Someone asked me “what is the difference or the relation between Databases, Data Mining, Big Data, and Graph Mining?”
A long time ago, there was what we call Database everyone knows what it is, and everyone knows how to use it.
Then some computer scientists came and said, “We found that there is a new usage for Database beside its original purpose (storing data in an organized way). We can learn new information; we can find patterns by applying some statistical analysis on the data inside the database”. They called this discovery “Data Mining”.

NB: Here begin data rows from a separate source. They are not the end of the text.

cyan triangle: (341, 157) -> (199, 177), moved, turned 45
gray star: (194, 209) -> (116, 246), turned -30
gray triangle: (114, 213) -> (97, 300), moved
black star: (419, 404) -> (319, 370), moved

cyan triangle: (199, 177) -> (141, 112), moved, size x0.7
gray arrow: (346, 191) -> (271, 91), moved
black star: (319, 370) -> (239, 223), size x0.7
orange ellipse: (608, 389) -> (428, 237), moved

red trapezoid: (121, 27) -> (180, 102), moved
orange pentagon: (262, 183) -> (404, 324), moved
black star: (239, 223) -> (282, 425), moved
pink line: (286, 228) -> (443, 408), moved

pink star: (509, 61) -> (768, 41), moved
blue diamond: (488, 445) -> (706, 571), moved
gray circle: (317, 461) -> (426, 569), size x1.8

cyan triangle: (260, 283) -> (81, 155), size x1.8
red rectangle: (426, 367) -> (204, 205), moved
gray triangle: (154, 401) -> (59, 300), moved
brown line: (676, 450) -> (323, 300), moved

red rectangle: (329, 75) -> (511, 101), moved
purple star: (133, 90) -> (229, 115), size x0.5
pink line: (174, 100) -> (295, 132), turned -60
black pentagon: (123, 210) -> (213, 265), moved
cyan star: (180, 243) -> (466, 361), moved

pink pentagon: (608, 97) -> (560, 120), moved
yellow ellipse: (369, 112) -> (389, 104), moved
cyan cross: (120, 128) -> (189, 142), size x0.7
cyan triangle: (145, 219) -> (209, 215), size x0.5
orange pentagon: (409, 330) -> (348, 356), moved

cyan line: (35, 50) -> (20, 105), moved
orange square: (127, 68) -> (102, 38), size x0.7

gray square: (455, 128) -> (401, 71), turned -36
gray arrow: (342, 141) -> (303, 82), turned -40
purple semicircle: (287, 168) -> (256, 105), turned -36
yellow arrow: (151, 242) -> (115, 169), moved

The data stored in Database become huge, massive in size, grow very fast like lightning, and then traditional analysis techniques for Data Mining could not handle the enormous volume, the velocity, and the variety (aka Three Vs. of Big Data). Then, a new set of procedures, methods, computational platforms were born ( e.g., MapReduce, Hadoop, Spark, etc.) They called this new generation Big Data
In the same time, the scientists also figured another problem with Database. This time it was related to how the data are stored. They found that flat representation where the data are stored as a collection of records/rows limits the ability to mine the data and discover interesting patterns. They discovered that there is interesting knowledge to be mined from the relationships between records or entities in the data. To solve this issue, they proposed a new presentation, which is a Graph Database. With the new presentation, the need for new techniques to mine the graph became obvious, and this gives birth to new sub-discipline which they called Graph Mining.